YOUR ASSIGNMENT: Please print the entries below exactly, from the line with "तेजी से कोथेन शीट पेपल पेपर" through the line with "कागज पैकेजिंग परीक्षक", including both of those lines and leaving out all others.

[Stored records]
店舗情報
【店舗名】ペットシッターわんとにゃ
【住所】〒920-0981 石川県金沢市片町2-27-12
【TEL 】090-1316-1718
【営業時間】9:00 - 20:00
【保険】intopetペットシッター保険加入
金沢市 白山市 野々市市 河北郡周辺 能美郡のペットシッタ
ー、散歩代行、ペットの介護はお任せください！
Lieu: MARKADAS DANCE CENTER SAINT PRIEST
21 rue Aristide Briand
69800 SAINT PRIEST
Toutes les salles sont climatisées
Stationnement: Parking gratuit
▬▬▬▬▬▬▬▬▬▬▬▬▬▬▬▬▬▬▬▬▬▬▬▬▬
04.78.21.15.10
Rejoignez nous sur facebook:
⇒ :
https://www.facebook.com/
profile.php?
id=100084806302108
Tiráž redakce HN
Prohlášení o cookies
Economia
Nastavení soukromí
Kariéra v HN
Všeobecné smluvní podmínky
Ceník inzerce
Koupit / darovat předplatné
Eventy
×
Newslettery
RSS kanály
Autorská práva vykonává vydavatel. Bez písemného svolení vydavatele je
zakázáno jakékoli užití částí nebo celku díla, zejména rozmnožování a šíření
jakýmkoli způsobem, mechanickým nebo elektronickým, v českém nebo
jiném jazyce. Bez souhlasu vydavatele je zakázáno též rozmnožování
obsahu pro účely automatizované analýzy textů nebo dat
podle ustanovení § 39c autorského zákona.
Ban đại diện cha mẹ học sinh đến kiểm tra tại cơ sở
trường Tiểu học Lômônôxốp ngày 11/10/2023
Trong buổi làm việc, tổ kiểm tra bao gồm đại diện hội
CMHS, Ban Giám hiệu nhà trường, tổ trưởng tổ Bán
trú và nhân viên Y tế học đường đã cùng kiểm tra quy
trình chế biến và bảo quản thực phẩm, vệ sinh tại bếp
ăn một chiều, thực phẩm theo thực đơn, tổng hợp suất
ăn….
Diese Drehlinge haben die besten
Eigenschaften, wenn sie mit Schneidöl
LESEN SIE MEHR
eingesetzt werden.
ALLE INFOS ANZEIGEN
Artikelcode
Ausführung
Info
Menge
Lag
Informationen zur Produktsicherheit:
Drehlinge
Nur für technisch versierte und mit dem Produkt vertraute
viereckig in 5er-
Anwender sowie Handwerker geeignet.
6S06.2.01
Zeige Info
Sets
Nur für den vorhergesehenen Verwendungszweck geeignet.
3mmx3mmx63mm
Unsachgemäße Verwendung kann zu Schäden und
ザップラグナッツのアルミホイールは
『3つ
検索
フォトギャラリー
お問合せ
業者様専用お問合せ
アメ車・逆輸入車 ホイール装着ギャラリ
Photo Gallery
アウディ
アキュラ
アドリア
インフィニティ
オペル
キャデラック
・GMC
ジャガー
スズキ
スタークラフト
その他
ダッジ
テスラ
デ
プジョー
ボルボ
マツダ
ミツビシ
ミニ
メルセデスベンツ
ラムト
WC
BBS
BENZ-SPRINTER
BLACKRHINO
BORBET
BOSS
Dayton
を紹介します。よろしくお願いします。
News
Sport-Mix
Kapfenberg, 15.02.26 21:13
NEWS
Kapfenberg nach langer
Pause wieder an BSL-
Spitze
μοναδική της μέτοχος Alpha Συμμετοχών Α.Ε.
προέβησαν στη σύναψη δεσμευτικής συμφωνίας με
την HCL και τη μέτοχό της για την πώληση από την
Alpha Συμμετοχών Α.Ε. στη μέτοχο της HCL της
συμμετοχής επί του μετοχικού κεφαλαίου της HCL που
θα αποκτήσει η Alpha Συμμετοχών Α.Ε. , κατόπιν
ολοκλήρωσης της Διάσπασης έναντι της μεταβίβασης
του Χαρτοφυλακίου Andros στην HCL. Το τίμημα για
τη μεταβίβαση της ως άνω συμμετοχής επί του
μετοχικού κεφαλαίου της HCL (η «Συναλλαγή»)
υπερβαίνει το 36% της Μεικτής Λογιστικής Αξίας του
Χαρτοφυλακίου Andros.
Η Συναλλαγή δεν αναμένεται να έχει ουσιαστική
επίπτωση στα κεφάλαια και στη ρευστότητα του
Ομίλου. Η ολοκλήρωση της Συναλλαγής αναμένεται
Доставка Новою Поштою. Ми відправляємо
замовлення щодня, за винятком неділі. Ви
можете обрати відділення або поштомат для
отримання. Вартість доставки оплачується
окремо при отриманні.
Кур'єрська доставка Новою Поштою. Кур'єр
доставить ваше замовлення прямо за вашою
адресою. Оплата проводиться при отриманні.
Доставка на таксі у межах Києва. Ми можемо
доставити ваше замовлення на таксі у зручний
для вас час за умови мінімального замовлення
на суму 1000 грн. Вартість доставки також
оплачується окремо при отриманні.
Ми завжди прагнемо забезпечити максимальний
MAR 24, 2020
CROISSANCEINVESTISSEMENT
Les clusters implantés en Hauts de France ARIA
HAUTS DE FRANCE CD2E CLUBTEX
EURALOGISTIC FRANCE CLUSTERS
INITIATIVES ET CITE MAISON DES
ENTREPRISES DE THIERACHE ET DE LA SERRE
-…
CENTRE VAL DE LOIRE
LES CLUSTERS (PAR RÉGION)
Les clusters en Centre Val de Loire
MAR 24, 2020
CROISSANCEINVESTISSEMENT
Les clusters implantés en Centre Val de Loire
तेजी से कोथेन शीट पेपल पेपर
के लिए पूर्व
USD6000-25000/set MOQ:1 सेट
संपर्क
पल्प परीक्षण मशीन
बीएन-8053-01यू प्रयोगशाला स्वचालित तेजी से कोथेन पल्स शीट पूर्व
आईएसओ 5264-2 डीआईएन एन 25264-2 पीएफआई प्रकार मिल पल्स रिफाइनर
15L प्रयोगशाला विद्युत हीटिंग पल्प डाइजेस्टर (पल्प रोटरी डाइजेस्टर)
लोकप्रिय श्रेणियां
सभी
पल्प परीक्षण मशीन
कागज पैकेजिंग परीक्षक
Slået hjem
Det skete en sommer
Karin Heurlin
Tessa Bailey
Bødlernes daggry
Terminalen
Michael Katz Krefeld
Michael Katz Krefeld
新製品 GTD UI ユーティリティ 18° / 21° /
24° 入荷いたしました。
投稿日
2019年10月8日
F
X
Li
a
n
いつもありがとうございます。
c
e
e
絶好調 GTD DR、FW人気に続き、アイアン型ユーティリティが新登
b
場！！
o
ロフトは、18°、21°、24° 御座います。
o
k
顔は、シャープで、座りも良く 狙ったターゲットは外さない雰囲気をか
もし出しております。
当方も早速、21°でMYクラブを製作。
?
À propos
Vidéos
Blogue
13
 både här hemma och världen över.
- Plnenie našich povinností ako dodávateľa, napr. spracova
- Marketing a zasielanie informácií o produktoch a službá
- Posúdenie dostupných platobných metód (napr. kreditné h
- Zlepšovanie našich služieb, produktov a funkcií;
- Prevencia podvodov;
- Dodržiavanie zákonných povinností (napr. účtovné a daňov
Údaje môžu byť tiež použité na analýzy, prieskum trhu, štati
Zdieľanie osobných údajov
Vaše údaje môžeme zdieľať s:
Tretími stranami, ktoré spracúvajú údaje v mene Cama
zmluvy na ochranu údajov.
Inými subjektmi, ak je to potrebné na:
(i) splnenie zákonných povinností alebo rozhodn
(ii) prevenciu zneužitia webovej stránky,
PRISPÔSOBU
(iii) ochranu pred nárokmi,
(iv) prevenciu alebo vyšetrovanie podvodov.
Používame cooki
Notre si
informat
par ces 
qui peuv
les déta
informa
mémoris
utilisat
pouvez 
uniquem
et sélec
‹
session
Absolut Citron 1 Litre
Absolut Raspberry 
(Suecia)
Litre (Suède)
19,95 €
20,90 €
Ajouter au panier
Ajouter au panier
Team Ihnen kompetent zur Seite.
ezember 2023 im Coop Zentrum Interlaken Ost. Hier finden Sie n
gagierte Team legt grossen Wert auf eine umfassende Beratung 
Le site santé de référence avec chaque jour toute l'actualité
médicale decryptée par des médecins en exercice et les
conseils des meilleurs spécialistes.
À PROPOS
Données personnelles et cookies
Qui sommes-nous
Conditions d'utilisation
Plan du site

FINAL ANSWER:
तेजी से कोथेन शीट पेपल पेपर
के लिए पूर्व
USD6000-25000/set MOQ:1 सेट
संपर्क
पल्प परीक्षण मशीन
बीएन-8053-01यू प्रयोगशाला स्वचालित तेजी से कोथेन पल्स शीट पूर्व
आईएसओ 5264-2 डीआईएन एन 25264-2 पीएफआई प्रकार मिल पल्स रिफाइनर
15L प्रयोगशाला विद्युत हीटिंग पल्प डाइजेस्टर (पल्प रोटरी डाइजेस्टर)
लोकप्रिय श्रेणियां
सभी
पल्प परीक्षण मशीन
कागज पैकेजिंग परीक्षक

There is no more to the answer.